If the value of `E=-78.4 "kcal//mol"`, the order of the orbit in hydrogen atom is-

To find the order of the orbit (n) in a hydrogen atom given the energy value \( E = -78.4 \, \text{kcal/mol} \), we can follow these steps: ### Step 1: Understand the energy formula The energy of an electron in a hydrogen atom is given by the formula: \[ E = -\frac{13.6 \, Z^2}{n^2} \, \text{eV} \] where \( Z \) is the atomic number (for hydrogen, \( Z = 1 \)) and \( n \) is the principal quantum number (the order of the orbit). ### Step 2: Convert the energy from kcal/mol to eV First, we need to convert the energy from kilocalories per mole to electron volts (eV).

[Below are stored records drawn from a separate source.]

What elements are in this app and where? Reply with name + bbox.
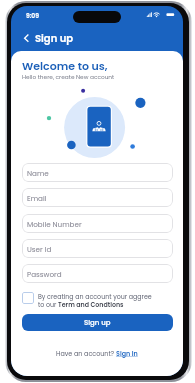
button[interactable]: Mobile Number (22, 214, 173, 233)
other: Back (22, 33, 32, 43)
staticText: Email (27, 193, 47, 203)
staticText: Sign up (35, 31, 74, 45)
button[interactable]: By creating an account your aggree to ou… (22, 292, 148, 309)
staticText: By creating an account your aggree to ou… (38, 292, 152, 309)
staticText: Hello there, create New account (22, 73, 115, 81)
button[interactable]: Sign In (116, 349, 138, 358)
staticText: Welcome to us, (22, 58, 108, 73)
staticText: Name (27, 168, 49, 178)
staticText: Have an account? (56, 349, 116, 358)
button[interactable]: Sign up (22, 314, 173, 331)
staticText: 9:09 (26, 12, 39, 20)
button[interactable]: Password (22, 264, 173, 283)
button[interactable]: Back (18, 28, 75, 48)
staticText: Mobile Number (27, 219, 82, 229)
button[interactable]: Name (22, 163, 173, 182)
button[interactable]: User Id (22, 239, 173, 258)
staticText: Sign up (84, 318, 111, 328)
staticText: User Id (27, 244, 52, 254)
button[interactable]: Email (22, 188, 173, 207)
staticText: Password (27, 269, 62, 279)
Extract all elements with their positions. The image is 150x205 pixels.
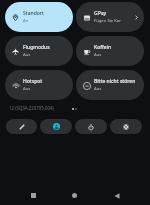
- staticText: Flugmodus: [23, 44, 50, 51]
- button[interactable]: Nutzer wechseln: [40, 119, 72, 134]
- staticText: Standort: [23, 10, 44, 17]
- button[interactable]: Ein/Aus: [75, 119, 107, 134]
- button[interactable]: Standort: [5, 2, 73, 32]
- staticText: Fügen Sie Kar: [94, 18, 121, 24]
- staticText: GPay: [94, 10, 107, 17]
- staticText: 12 (SQ3A.220705.004): [9, 105, 54, 111]
- button[interactable]: Recents: [26, 188, 41, 203]
- staticText: Aus: [23, 86, 31, 92]
- staticText: Bitte nicht stören: [94, 78, 136, 85]
- button[interactable]: Koffein: [76, 36, 144, 66]
- staticText: An: [23, 18, 29, 24]
- staticText: Aus: [94, 86, 102, 92]
- button[interactable]: GPay: [76, 2, 144, 32]
- button[interactable]: Bearbeiten: [6, 119, 37, 134]
- button[interactable]: Bitte nicht stören: [76, 70, 144, 100]
- staticText: Aus: [94, 52, 102, 58]
- staticText: Koffein: [94, 44, 112, 51]
- button[interactable]: Back: [109, 188, 124, 203]
- staticText: Hotspot: [23, 78, 43, 85]
- button[interactable]: Home: [67, 188, 82, 203]
- staticText: Aus: [23, 52, 31, 58]
- button[interactable]: Flugmodus: [5, 36, 73, 66]
- button[interactable]: Hotspot: [5, 70, 73, 100]
- button[interactable]: Einstellungen: [110, 119, 142, 134]
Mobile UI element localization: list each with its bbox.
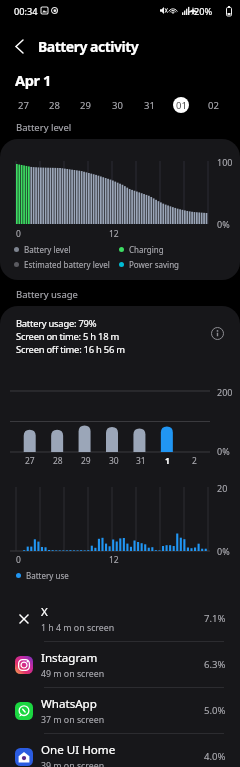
staticText: 20 — [217, 482, 228, 494]
staticText: Battery level — [16, 121, 72, 134]
button[interactable]: X — [0, 596, 240, 642]
staticText: 28 — [53, 455, 63, 467]
staticText: One UI Home — [41, 742, 116, 758]
staticText: 0% — [217, 218, 230, 230]
staticText: 0% — [217, 545, 230, 557]
staticText: 20% — [194, 5, 213, 18]
staticText: Apr 1 — [15, 70, 51, 90]
button[interactable]: 02 — [197, 95, 229, 115]
button[interactable]: One UI Home — [0, 734, 240, 767]
button[interactable]: Info — [208, 324, 226, 342]
button[interactable]: WhatsApp — [0, 688, 240, 734]
button[interactable]: Instagram — [0, 642, 240, 688]
staticText: Battery level — [24, 244, 71, 255]
staticText: 4.0% — [204, 750, 226, 763]
staticText: X — [41, 604, 48, 620]
button[interactable]: Back — [0, 30, 38, 62]
staticText: Battery use — [26, 570, 69, 581]
staticText: 29 — [80, 99, 91, 112]
staticText: 0 — [16, 554, 21, 566]
staticText: Battery usage — [16, 288, 78, 301]
staticText: Power saving — [129, 259, 180, 270]
staticText: 30 — [112, 99, 123, 112]
staticText: Estimated battery level — [24, 259, 110, 270]
button[interactable]: 27 — [7, 95, 38, 115]
staticText: Battery usage: 79% — [16, 317, 97, 330]
staticText: 01 — [176, 99, 187, 112]
staticText: 28 — [49, 99, 60, 112]
staticText: 31 — [136, 455, 146, 467]
staticText: 02 — [208, 99, 219, 112]
button[interactable]: 31 — [133, 95, 165, 115]
button[interactable]: 30 — [101, 95, 133, 115]
staticText: 200 — [217, 386, 233, 398]
staticText: 31 — [144, 99, 155, 112]
staticText: 1 h 4 m on screen — [41, 622, 115, 634]
staticText: 12 — [109, 228, 119, 240]
button[interactable]: 29 — [69, 95, 101, 115]
staticText: 27 — [25, 455, 35, 467]
staticText: Instagram — [41, 650, 98, 666]
button[interactable]: 28 — [38, 95, 69, 115]
staticText: Screen on time: 5 h 18 m — [16, 330, 119, 343]
staticText: 27 — [18, 99, 29, 112]
staticText: 37 m on screen — [41, 714, 105, 726]
staticText: 100 — [217, 156, 233, 168]
staticText: 5.0% — [204, 704, 226, 717]
staticText: 1 — [165, 455, 170, 467]
staticText: 0% — [217, 445, 230, 457]
staticText: 6.3% — [204, 658, 226, 671]
staticText: 7.1% — [204, 612, 226, 625]
staticText: 12 — [109, 554, 119, 566]
staticText: 00:34 — [14, 5, 38, 18]
staticText: 49 m on screen — [41, 668, 105, 680]
button[interactable]: 01 — [165, 95, 197, 115]
staticText: Screen off time: 16 h 56 m — [16, 343, 125, 356]
staticText: 39 m on screen — [41, 760, 105, 767]
staticText: Battery activity — [38, 37, 139, 56]
staticText: 30 — [109, 455, 119, 467]
staticText: 2 — [192, 455, 197, 467]
staticText: WhatsApp — [41, 696, 97, 712]
staticText: 29 — [81, 455, 91, 467]
staticText: Charging — [129, 244, 164, 255]
staticText: 0 — [16, 228, 21, 240]
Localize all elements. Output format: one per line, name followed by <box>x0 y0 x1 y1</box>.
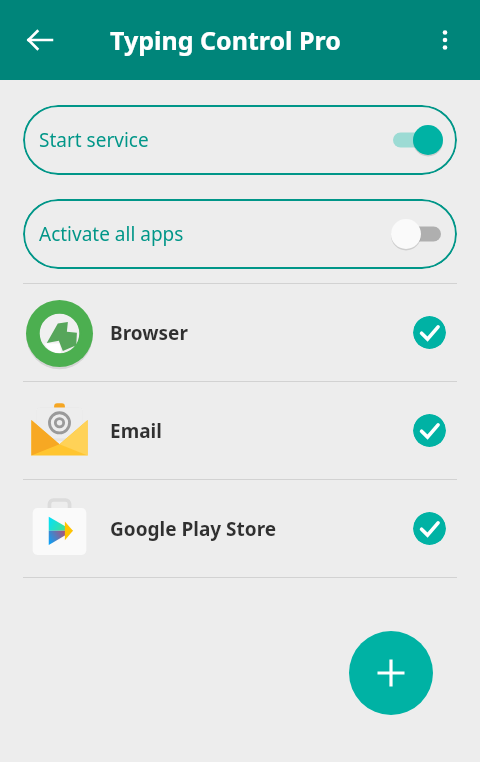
staticText: Browser <box>110 320 188 346</box>
staticText: Google Play Store <box>110 516 277 542</box>
button[interactable]: More options <box>420 15 470 65</box>
staticText: Start service <box>39 127 149 153</box>
button[interactable]: Add app <box>349 631 433 715</box>
staticText: Activate all apps <box>39 221 184 247</box>
button[interactable]: Activate all apps <box>23 199 457 269</box>
button[interactable]: Browser enabled <box>413 316 446 349</box>
button[interactable]: Google Play Store <box>0 480 480 577</box>
button[interactable]: Email <box>0 382 480 479</box>
staticText: Typing Control Pro <box>110 23 341 57</box>
button[interactable]: Email enabled <box>413 414 446 447</box>
button[interactable]: Start service <box>23 105 457 175</box>
button[interactable]: Google Play Store enabled <box>413 512 446 545</box>
button[interactable]: Back <box>14 14 66 66</box>
button[interactable]: Browser <box>0 284 480 381</box>
staticText: Email <box>110 418 162 444</box>
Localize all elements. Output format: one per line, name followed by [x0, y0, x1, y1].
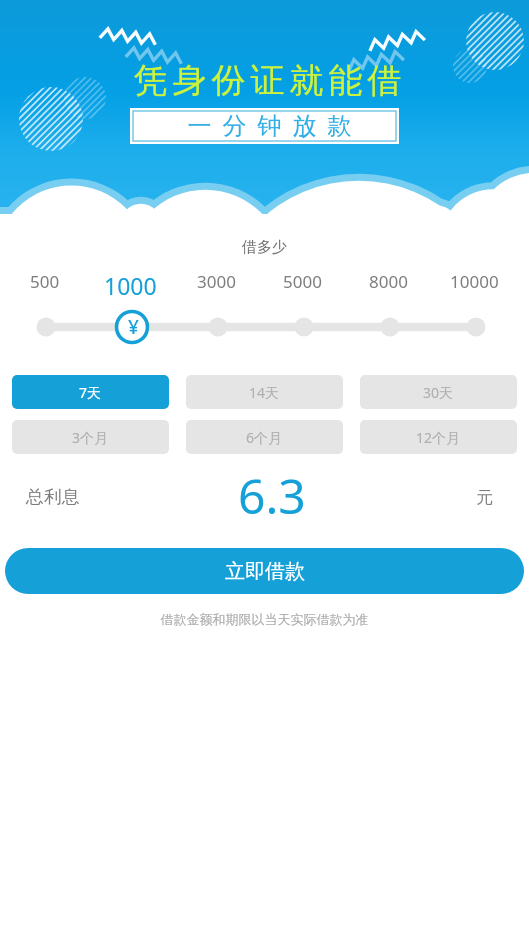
staticText: 一分钟放款 — [182, 111, 357, 141]
staticText: ¥ — [128, 314, 139, 340]
staticText: 借多少 — [0, 238, 529, 257]
staticText: 1000 — [104, 270, 157, 298]
staticText: 3个月 — [72, 428, 109, 447]
staticText: 3000 — [197, 270, 236, 293]
staticText: 8000 — [369, 270, 408, 293]
staticText: 借款金额和期限以当天实际借款为准 — [0, 611, 529, 627]
staticText: 500 — [30, 270, 60, 293]
staticText: 5000 — [283, 270, 322, 293]
button[interactable]: 3个月 — [12, 420, 169, 454]
staticText: 7天 — [79, 383, 102, 402]
staticText: 30天 — [423, 383, 454, 402]
staticText: 12个月 — [416, 428, 461, 447]
staticText: 立即借款 — [225, 559, 305, 584]
staticText: 14天 — [249, 383, 280, 402]
button[interactable]: 6个月 — [186, 420, 343, 454]
button[interactable]: 14天 — [186, 375, 343, 409]
staticText: 凭身份证就能借 — [131, 59, 404, 102]
staticText: 总利息 — [26, 486, 80, 509]
button[interactable]: 7天 — [12, 375, 169, 409]
staticText: 元 — [476, 487, 493, 508]
staticText: 10000 — [450, 270, 499, 293]
button[interactable]: 立即借款 — [5, 548, 524, 594]
staticText: 6个月 — [246, 428, 283, 447]
button[interactable]: 30天 — [360, 375, 517, 409]
button[interactable]: 12个月 — [360, 420, 517, 454]
staticText: 6.3 — [238, 463, 306, 515]
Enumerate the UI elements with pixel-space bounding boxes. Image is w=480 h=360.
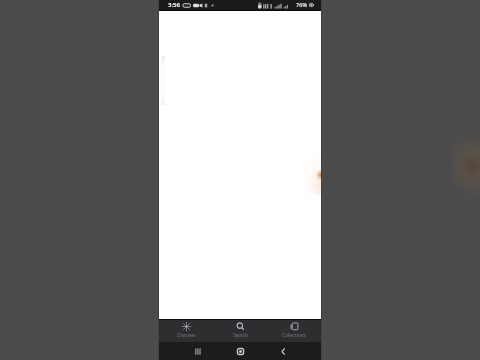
button[interactable]: Discover [159, 320, 213, 342]
staticText: 3:56 [168, 1, 180, 9]
staticText: Discover [177, 332, 196, 338]
staticText: Search [233, 332, 248, 338]
button[interactable]: Home [219, 342, 262, 360]
button[interactable]: Collections [267, 320, 321, 342]
button[interactable]: Search [213, 320, 267, 342]
button[interactable]: Back [262, 342, 305, 360]
staticText: 76% [296, 1, 308, 9]
staticText: Collections [282, 332, 306, 338]
button[interactable]: Recent apps [175, 342, 219, 360]
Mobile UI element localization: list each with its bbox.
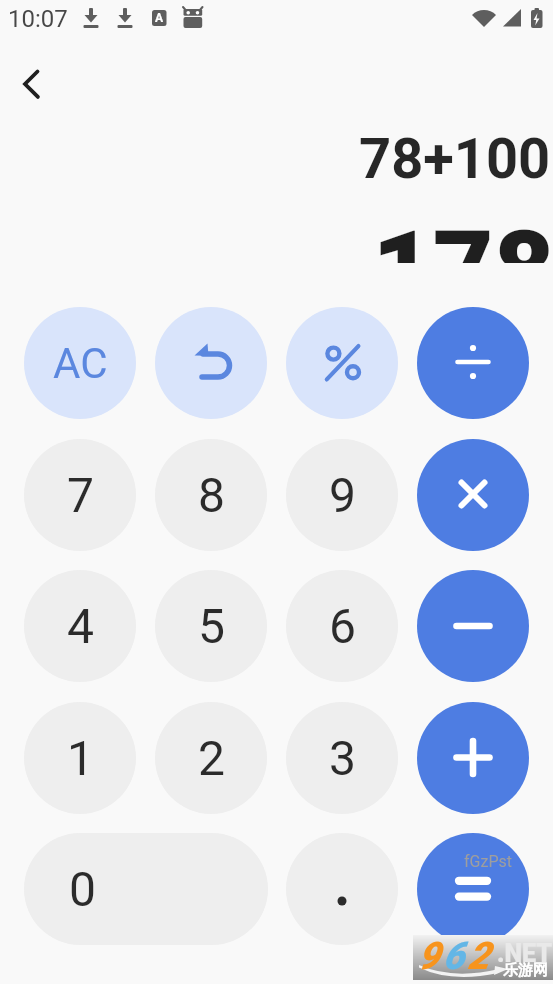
button[interactable]: 9 bbox=[286, 439, 398, 551]
button[interactable] bbox=[286, 307, 398, 419]
button[interactable]: 7 bbox=[24, 439, 136, 551]
button[interactable]: 9 bbox=[413, 935, 553, 980]
staticText: 178 bbox=[372, 209, 553, 263]
button[interactable] bbox=[286, 833, 398, 945]
button[interactable]: 5 bbox=[155, 570, 267, 682]
button[interactable]: 4 bbox=[24, 570, 136, 682]
staticText: .NET bbox=[497, 939, 553, 968]
button[interactable] bbox=[417, 570, 529, 682]
staticText: 6 bbox=[443, 934, 465, 979]
staticText: 2 bbox=[468, 934, 490, 979]
button[interactable] bbox=[417, 833, 529, 945]
staticText: 6 bbox=[329, 598, 356, 654]
button[interactable]: 3 bbox=[286, 702, 398, 814]
button[interactable]: AC bbox=[24, 307, 136, 419]
button[interactable]: 8 bbox=[155, 439, 267, 551]
button[interactable] bbox=[417, 702, 529, 814]
staticText: 9 bbox=[418, 934, 440, 979]
button[interactable]: 1 bbox=[24, 702, 136, 814]
staticText: 9 bbox=[329, 467, 356, 523]
staticText: A bbox=[155, 11, 164, 25]
staticText: 7 bbox=[67, 467, 94, 523]
button[interactable]: 6 bbox=[286, 570, 398, 682]
staticText: 3 bbox=[329, 730, 356, 786]
staticText: 4 bbox=[67, 598, 94, 654]
button[interactable]: 2 bbox=[155, 702, 267, 814]
button[interactable]: 0 bbox=[24, 833, 268, 945]
staticText: 1 bbox=[67, 730, 94, 786]
staticText: 5 bbox=[198, 598, 225, 654]
staticText: 78+100 bbox=[359, 126, 551, 192]
staticText: 8 bbox=[198, 467, 225, 523]
staticText: 10:07 bbox=[8, 5, 68, 33]
staticText: 乐游网 bbox=[503, 961, 548, 980]
button[interactable] bbox=[417, 307, 529, 419]
staticText: fGzPst bbox=[464, 852, 512, 871]
button[interactable] bbox=[10, 62, 54, 106]
staticText: 0 bbox=[69, 861, 96, 917]
staticText: AC bbox=[53, 339, 108, 388]
button[interactable] bbox=[417, 439, 529, 551]
button[interactable] bbox=[155, 307, 267, 419]
staticText: 2 bbox=[198, 730, 225, 786]
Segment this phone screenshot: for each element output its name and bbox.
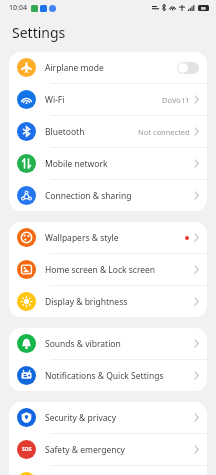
button[interactable]: Mobile network: [9, 148, 207, 179]
button[interactable]: Wallpapers & style: [9, 222, 207, 253]
button[interactable]: Password & biometrics: [9, 466, 207, 475]
staticText: Mobile network: [45, 158, 194, 170]
staticText: DoVo11: [162, 95, 190, 105]
staticText: Wi-Fi: [45, 94, 162, 106]
staticText: Sounds & vibration: [45, 338, 194, 350]
button[interactable]: Notifications & Quick Settings: [9, 360, 207, 391]
button[interactable]: Wi-Fi: [9, 84, 207, 115]
staticText: Settings: [12, 23, 66, 42]
button[interactable]: Airplane mode: [9, 52, 207, 83]
staticText: Notifications & Quick Settings: [45, 370, 194, 382]
button[interactable]: Airplane mode toggle: [177, 62, 199, 74]
staticText: Home screen & Lock screen: [45, 264, 194, 276]
staticText: 10:04: [9, 3, 27, 13]
staticText: Connection & sharing: [45, 190, 194, 202]
button[interactable]: Security & privacy: [9, 402, 207, 433]
staticText: Display & brightness: [45, 296, 194, 308]
staticText: Bluetooth: [45, 126, 138, 138]
button[interactable]: Display & brightness: [9, 286, 207, 317]
button[interactable]: Bluetooth: [9, 116, 207, 147]
staticText: 99: [201, 6, 206, 11]
staticText: Safety & emergency: [45, 444, 194, 456]
button[interactable]: SOS: [9, 434, 207, 465]
button[interactable]: Sounds & vibration: [9, 328, 207, 359]
staticText: Not connected: [138, 127, 190, 137]
staticText: Security & privacy: [45, 412, 194, 424]
staticText: Wallpapers & style: [45, 232, 185, 244]
button[interactable]: Home screen & Lock screen: [9, 254, 207, 285]
button[interactable]: Connection & sharing: [9, 180, 207, 211]
staticText: SOS: [22, 446, 32, 453]
staticText: Airplane mode: [45, 62, 177, 74]
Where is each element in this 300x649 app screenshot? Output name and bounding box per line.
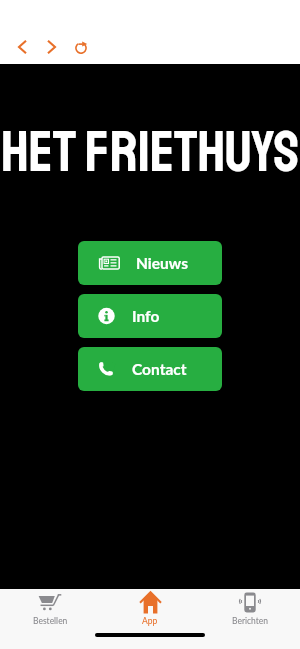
button[interactable]: App [100,591,200,626]
staticText: HET FRIETHUYS [0,116,300,189]
staticText: Berichten [232,616,269,626]
button[interactable]: Contact [78,347,222,391]
staticText: Nieuws [136,254,188,273]
button[interactable]: Back [7,32,37,62]
staticText: App [142,616,158,626]
button[interactable]: Reload [67,32,97,62]
staticText: Info [132,307,160,326]
button[interactable]: Info [78,294,222,338]
staticText: Bestellen [33,616,68,626]
button[interactable]: Nieuws [78,241,222,285]
button[interactable]: Bestellen [0,591,100,626]
staticText: Contact [132,360,187,379]
button[interactable]: Berichten [200,591,300,626]
button[interactable]: Forward [37,32,67,62]
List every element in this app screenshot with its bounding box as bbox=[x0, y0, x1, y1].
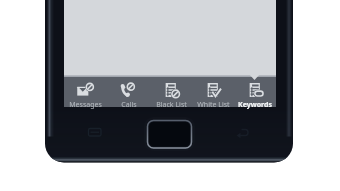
staticText: Messages bbox=[69, 100, 102, 110]
button[interactable]: Home bbox=[145, 118, 194, 150]
button[interactable]: Keywords bbox=[234, 77, 276, 107]
button[interactable]: Black List bbox=[150, 77, 192, 107]
staticText: Black List bbox=[156, 100, 187, 110]
staticText: Keywords bbox=[238, 100, 272, 110]
staticText: White List bbox=[197, 100, 230, 110]
button[interactable]: Menu bbox=[86, 125, 104, 139]
button[interactable]: Calls bbox=[107, 77, 150, 107]
button[interactable]: White List bbox=[192, 77, 234, 107]
staticText: Calls bbox=[121, 100, 137, 110]
button[interactable]: Back bbox=[234, 126, 254, 140]
button[interactable]: Messages bbox=[64, 77, 107, 107]
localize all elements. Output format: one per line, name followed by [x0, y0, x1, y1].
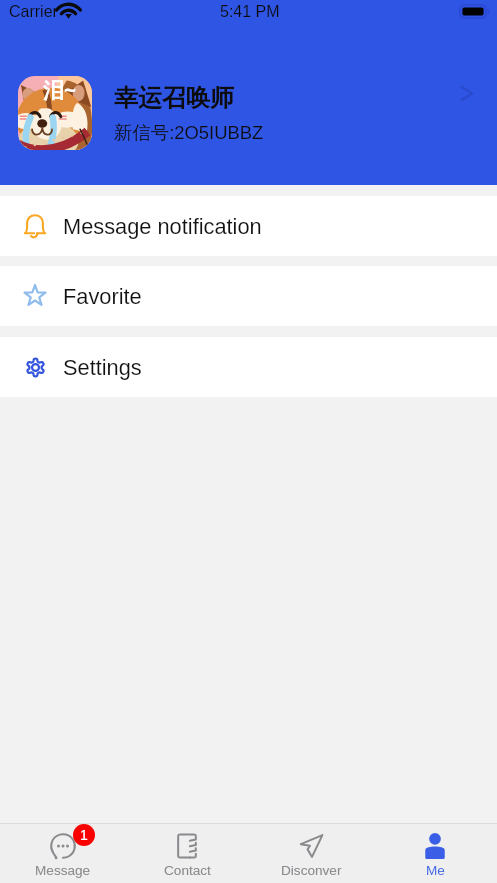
button[interactable]: Profile details [455, 81, 479, 105]
staticText: Carrier [9, 3, 58, 21]
staticText: 泪~ [43, 76, 77, 105]
staticText: Settings [63, 355, 142, 379]
staticText: 5:41 PM [220, 3, 280, 21]
staticText: Disconver [281, 863, 342, 878]
staticText: 1 [80, 827, 88, 843]
staticText: Message [35, 863, 91, 878]
button[interactable]: Me [373, 824, 497, 883]
button[interactable]: Disconver [249, 824, 373, 883]
staticText: Message notification [63, 214, 262, 238]
staticText: 幸运召唤师 [114, 83, 234, 113]
button[interactable]: Favorite [0, 266, 497, 326]
button[interactable]: Message notification [0, 196, 497, 256]
staticText: 新信号:2O5IUBBZ [114, 121, 264, 144]
button[interactable]: Settings [0, 337, 497, 397]
staticText: Contact [164, 863, 211, 878]
button[interactable]: Contact [125, 824, 249, 883]
button[interactable]: 1 [0, 824, 125, 883]
staticText: Favorite [63, 284, 142, 308]
staticText: Me [426, 863, 445, 878]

The conversion factor is: \[ 1 \, \text{kcal/mol} \approx 0.0434 \, \text{eV} \] Thus, we convert \( -78.4 \, \text{kcal/mol} \): \[ E = -78.4 \, \text{kcal/mol} \times 0.0434 \, \text{eV/kcal/mol} \approx -3.404 \, \text{eV} \] ### Step 3: Set up the equation with the known values Now we can substitute \( E \) and \( Z \) into the energy formula: \[ -3.404 = -\frac{13.6 \times 1^2}{n^2} \] This simplifies to: \[ 3.404 = \frac{13.6}{n^2} \] ### Step 4: Rearrange to solve for \( n^2 \) Rearranging the equation gives: \[ n^2 = \frac{13.6}{3.404} \] ### Step 5: Calculate \( n^2 \) Calculating the right side: \[ n^2 \approx \frac{13.6}{3.404} \approx 4 \] ### Step 6: Take the square root to find \( n \) Taking the square root of both sides: \[ n \approx 2 \] ### Conclusion The order of the orbit in the hydrogen atom is \( n = 2 \). ---